All records, minus the pictures: write them out exactly.

Top of Available records

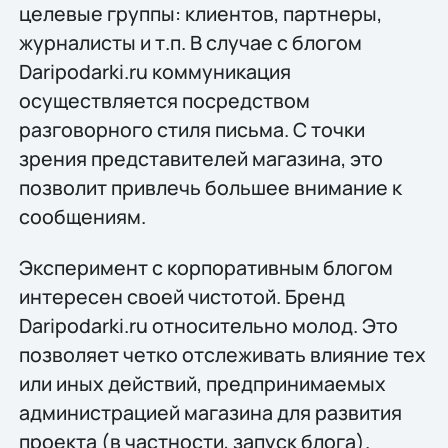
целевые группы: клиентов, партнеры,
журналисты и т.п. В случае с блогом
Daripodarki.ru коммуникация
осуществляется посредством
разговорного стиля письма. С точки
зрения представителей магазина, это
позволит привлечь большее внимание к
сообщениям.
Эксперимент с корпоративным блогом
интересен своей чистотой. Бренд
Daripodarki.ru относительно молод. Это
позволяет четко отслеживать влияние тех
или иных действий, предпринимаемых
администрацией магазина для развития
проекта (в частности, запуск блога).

Bottom of Available records

> [Response to the exercise]
целевые группы: клиентов, партнеры,
журналисты и т.п. В случае с блогом
Daripodarki.ru коммуникация
осуществляется посредством
разговорного стиля письма. С точки
зрения представителей магазина, это
позволит привлечь большее внимание к
сообщениям.
Эксперимент с корпоративным блогом
интересен своей чистотой. Бренд
Daripodarki.ru относительно молод. Это
позволяет четко отслеживать влияние тех
или иных действий, предпринимаемых
администрацией магазина для развития
проекта (в частности, запуск блога).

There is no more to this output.